Die einzige Möglichkeit war es, ihr Arbeit abzunehmen, möglichst viel mit Emil zu machen und zu schauen, dass sie möglichst früh ins Bett konnte. Das half ein wenig, führte bei ihr aber zum Gefühl, ihr Leben bestehe nur noch aus Arbeit, Übelkeit und Schlaf.
Alleine noch wach
Für mich hingegen intensivierten sich meine Tage und meine Beziehung zu Emil. Aber es führte mich auch zur Entdeckung einer neuen Tageszeit: Abende alleine wach. Denn spätestens um viertel nach acht hatte ich Zeit für mich.
Im Gegensatz zu den Abenden vor meiner Zeit als Vater hatte ich so was wie Pikett. Hierbei ging es einzig und allein darum, dass ich beim Erwachen von Emil zur Stelle war, sodass meine Frau nicht aufstehen musste.
Mit Ausgang und Trinken war also nichts. Sport musste so auch tagsüber erledigt werden. Und auch alles, was Lärm macht, würde irgendwie nicht gut ankommen. Verständlich!
Etwas belesener
So blieb mir nicht viel anderes, als zu lesen. Innerhalb dieser etwas mehr als drei Monate las ich mich wieder auf den neuesten Stand. Und das Schöne daran: Ich konnte so richtig dranbleiben. Denn die Abende wiederholten sich jeden Tag, und ich kam so richtig in den Flow.

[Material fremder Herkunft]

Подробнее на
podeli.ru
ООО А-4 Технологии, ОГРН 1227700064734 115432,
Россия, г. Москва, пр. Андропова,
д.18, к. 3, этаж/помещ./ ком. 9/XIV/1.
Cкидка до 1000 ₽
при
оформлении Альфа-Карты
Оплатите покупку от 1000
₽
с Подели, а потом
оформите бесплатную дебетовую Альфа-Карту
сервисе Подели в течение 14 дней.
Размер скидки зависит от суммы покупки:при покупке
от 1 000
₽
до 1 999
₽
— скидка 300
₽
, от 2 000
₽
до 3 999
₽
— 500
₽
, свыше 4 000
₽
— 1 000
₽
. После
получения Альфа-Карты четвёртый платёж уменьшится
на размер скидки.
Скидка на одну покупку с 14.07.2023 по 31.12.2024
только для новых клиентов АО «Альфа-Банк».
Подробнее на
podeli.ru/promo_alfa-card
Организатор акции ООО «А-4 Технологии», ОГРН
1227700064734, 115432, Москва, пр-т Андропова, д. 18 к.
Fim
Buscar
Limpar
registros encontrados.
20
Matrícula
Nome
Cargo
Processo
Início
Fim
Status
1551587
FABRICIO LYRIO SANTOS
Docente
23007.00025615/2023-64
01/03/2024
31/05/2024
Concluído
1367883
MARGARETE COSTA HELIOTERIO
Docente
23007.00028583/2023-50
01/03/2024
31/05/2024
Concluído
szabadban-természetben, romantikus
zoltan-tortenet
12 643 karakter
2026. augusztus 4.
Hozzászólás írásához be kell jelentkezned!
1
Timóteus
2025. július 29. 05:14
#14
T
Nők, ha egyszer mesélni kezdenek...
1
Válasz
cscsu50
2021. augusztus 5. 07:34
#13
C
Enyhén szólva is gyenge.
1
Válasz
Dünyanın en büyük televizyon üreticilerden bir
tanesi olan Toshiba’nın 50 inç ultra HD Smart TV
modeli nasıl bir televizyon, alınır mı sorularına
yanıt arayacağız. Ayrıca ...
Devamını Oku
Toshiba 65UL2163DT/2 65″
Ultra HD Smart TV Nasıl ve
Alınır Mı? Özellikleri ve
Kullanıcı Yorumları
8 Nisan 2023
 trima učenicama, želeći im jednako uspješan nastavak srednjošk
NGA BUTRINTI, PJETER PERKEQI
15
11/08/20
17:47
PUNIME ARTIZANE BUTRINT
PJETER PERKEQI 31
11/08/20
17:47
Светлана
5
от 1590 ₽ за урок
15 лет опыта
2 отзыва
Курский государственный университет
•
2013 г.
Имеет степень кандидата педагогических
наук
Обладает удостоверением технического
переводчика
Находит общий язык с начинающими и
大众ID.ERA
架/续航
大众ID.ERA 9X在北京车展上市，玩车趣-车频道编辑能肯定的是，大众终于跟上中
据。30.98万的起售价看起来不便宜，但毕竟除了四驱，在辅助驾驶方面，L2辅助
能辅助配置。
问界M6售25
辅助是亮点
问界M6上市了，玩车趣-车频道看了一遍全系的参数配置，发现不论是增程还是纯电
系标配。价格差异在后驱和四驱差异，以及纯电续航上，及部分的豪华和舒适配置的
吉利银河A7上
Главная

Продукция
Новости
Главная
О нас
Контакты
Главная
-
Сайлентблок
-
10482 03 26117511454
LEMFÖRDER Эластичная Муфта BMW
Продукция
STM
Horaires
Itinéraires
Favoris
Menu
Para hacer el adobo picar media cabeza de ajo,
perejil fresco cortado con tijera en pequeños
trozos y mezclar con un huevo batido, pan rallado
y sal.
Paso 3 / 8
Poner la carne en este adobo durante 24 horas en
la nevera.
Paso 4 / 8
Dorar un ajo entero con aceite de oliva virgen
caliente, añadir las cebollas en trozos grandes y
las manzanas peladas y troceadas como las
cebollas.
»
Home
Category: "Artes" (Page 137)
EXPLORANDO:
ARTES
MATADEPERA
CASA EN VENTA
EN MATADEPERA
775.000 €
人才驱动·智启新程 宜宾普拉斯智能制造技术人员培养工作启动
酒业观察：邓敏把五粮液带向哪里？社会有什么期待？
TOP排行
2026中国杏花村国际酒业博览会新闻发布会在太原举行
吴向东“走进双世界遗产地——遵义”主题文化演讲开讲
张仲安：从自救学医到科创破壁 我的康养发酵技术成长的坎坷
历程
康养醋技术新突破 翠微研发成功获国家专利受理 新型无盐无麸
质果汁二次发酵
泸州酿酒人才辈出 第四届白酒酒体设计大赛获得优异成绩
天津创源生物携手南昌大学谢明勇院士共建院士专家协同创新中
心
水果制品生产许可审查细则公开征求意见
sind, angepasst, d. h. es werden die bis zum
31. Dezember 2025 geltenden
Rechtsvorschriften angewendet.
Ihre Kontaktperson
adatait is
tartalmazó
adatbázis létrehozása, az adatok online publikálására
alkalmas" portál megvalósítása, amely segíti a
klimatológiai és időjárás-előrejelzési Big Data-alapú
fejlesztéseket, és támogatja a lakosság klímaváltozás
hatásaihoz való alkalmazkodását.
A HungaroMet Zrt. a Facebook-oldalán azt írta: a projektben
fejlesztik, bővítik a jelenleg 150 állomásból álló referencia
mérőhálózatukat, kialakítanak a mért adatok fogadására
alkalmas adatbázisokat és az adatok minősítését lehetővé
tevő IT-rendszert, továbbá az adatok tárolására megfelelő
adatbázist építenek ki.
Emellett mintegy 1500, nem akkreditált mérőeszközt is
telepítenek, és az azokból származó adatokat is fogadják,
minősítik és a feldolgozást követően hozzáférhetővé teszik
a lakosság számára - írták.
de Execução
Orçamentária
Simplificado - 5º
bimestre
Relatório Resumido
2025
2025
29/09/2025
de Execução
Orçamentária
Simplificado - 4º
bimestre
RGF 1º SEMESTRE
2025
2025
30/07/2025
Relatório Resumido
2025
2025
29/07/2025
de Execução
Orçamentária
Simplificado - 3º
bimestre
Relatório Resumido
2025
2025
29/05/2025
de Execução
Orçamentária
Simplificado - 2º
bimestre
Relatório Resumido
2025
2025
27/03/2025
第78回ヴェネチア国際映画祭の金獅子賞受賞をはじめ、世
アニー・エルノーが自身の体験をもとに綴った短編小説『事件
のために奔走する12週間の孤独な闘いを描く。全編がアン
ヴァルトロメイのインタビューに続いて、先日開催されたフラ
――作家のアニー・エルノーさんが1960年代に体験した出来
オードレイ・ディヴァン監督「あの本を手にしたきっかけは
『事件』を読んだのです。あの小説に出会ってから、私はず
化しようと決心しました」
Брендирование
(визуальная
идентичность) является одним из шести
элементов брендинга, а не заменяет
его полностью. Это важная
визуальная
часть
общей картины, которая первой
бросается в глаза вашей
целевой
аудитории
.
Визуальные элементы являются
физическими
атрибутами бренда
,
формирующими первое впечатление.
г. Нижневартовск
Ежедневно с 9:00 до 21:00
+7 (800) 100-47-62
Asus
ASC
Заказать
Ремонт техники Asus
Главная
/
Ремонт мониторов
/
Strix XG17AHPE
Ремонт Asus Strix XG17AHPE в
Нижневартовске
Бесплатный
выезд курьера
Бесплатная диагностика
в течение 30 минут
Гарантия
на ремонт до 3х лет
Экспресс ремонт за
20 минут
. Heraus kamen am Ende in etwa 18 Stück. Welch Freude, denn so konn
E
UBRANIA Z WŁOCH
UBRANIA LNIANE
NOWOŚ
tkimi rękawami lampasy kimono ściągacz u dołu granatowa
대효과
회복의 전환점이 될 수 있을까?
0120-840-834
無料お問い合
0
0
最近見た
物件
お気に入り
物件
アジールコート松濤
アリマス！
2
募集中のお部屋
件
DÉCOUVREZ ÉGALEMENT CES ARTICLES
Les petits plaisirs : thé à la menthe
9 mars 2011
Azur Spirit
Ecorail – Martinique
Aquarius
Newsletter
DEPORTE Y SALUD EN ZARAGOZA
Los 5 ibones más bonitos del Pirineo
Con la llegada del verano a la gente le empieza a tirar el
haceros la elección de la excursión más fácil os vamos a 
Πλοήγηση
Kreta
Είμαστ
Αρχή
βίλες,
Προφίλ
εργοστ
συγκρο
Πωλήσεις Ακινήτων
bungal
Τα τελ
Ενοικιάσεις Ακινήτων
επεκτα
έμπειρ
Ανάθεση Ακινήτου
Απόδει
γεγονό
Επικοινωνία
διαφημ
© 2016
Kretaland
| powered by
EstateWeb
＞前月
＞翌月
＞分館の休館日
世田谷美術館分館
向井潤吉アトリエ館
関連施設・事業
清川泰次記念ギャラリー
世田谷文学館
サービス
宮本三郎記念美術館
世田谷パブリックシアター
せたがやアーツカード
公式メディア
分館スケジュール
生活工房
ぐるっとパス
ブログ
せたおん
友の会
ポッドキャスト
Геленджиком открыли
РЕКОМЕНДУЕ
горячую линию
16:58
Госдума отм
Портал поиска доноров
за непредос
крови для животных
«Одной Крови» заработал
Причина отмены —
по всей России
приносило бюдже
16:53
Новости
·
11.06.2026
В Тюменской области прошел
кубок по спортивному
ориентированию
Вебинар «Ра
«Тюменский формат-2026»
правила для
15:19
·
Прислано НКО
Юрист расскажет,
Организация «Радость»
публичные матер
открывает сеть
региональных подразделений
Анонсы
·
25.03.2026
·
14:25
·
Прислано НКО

Ganz ehrlich, diese Zeit war unglaublich anstrengend, unglaublich brutal für meine Frau, unglaublich intensiv für uns alle. Und ich bin unglaublich froh, dass sie vorbei ist. Aber ich gehe schlauer, oder zumindest belesener, aus ihr heraus. Immerhin. Und manchmal vermisse ich es ein wenig, so tief in andere Welten einzutauchen, wie ich es an den Abenden dieser Monate tun konnte.